# EXERCISE DESCRIPTION
Set down every record below exactly as it stands, leaving out the pictures.
--- TASK DATA ---
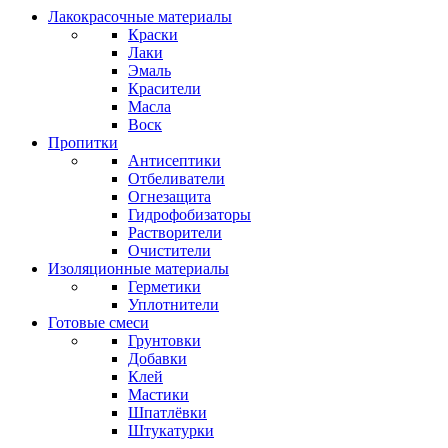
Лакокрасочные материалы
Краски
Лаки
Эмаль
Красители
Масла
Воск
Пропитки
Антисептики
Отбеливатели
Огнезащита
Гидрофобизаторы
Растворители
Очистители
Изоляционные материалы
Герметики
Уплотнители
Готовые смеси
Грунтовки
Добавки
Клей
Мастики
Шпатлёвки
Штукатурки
---
# TASK RESPONSE
Лакокрасочные материалы
Краски
Лаки
Эмаль
Красители
Масла
Воск
Пропитки
Антисептики
Отбеливатели
Огнезащита
Гидрофобизаторы
Растворители
Очистители
Изоляционные материалы
Герметики
Уплотнители
Готовые смеси
Грунтовки
Добавки
Клей
Мастики
Шпатлёвки
Штукатурки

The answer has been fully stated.